I know, I know, I don’t usually blog about gardening. But here’s a chance to get great results with almost no effort, and you’ve gotta like that!
This is why you want to plant sweet peas:
- Sweet peas are gorgeous, and very fragrant. They come in lots of different colours, too. (One might pause here to view sweet pea photos on flickr.)
- They’re perfect for bouquets: long-lasting, pretty, fragrant.
- Sweet pea seeds are cheap. For $3.00 you can get about 60 seeds, which is enough to provide a stunning display of flowers.
- Growing sweet peas is dead easy. Shove seeds into ground, ignore for winter. Done! Plants pop up in spring. (Mine even sprout in late fall and overwinter, though we don’t usually get harsh winters here on the west coast of Canada.)
- Sweet peas forgive procrastinators. Plant now. Or in November. Or in spring. Whatever!
- If you cut sweet pea flowers before they go to seed, you’ll get more flowers. I still have sweet peas in bloom in my garden, and this in the middle of a cool and rainy October.
- If your sweet peas do go to seed, the seeds will plant themselves and you’ll get more sweet peas next year.
- You can be conscientious about your sweet peas, or not. You’re likely to get flowers either way.

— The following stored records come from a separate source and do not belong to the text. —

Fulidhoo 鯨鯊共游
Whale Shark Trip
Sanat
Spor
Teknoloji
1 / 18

For best results: loosen the soil a bit before you plant. If it’s barren wasteland, mix in some topsoil or something. Or do what I did this year: dump a few bags of potting soil on the earth, put some stones around the pile to keep soil from drifting away when it rains, and plant your seeds in that — it takes all of fifteen minutes. When warm spring weather comes, add water now and again. Provide netting for the flower vines to climb: just tie some garden net to a fence or to a few bamboo supports and you’re done. Help vines grasp netting by using twine or something tie vines to netting here and there. That’s it! Mostly you just admire your flowers, and pick them regularly if you want more flowers.
For those of you who wonder what I did last year with sweat peas, it was: shove seeds into ground along fence. I then forgot all about them until I noticed flowers amongst the weeds this spring. Amazing flowers! I gently lifted the vines and tied them to the fence, where they’ve been blooming and looking great through spring, summer, and early fall ever since.

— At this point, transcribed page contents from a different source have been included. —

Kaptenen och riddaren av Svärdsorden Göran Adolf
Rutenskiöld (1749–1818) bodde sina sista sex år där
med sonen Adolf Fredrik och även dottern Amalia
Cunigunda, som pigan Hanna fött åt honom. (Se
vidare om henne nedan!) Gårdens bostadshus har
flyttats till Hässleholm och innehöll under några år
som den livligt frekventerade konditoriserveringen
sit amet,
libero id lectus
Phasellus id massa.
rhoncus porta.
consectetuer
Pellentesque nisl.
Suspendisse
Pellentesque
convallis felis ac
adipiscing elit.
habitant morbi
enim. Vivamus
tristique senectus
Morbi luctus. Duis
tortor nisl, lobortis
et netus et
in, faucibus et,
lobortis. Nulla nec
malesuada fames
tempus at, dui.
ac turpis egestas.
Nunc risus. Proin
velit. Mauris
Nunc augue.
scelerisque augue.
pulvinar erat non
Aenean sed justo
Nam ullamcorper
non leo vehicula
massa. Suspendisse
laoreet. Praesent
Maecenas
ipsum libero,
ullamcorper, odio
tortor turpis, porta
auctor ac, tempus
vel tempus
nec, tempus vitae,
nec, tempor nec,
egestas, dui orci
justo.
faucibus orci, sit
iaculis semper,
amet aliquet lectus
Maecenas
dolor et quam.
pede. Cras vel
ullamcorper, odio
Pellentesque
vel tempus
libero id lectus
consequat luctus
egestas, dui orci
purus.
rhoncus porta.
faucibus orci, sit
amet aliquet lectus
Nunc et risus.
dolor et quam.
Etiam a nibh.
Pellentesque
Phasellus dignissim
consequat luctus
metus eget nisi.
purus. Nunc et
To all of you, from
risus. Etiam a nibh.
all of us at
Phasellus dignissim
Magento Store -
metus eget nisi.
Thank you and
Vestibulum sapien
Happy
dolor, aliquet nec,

There’s just one warning: birds will eat sweet pea seedlings if they can see them and get to them in the spring. So either plant your sweet peas where they will be hidden amongst grass, weeds, etc, until they are several inches tall, or protect them with a netting until they get big enough that they don’t look like little green worms to birds.

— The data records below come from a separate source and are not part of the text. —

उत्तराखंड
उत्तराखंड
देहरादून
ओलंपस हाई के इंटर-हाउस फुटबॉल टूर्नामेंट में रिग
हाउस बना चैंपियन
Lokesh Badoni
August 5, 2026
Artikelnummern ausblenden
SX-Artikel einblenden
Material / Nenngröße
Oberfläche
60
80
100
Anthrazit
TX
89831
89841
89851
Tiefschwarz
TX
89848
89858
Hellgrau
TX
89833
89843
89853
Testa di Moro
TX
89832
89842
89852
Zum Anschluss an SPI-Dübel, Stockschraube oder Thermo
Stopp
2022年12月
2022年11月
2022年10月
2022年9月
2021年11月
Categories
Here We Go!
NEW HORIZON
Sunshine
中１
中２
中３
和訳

If winters are long and cold in your area, you might choose to do the traditional thing and plant your sweet peas in February instead. But if you’re in an area with climate like ours (southwest coast of Canada, coast of the US pacific northwest) then planting in fall works really well.
Sweet pea seed sources
Your local garden shop probably has sweet pea seeds about now. No? Then find some seed vendor online, and order away. I’m fond of Veseys, which sells to Canadian and American customers. They offer several different varieties of sweet pea seeds.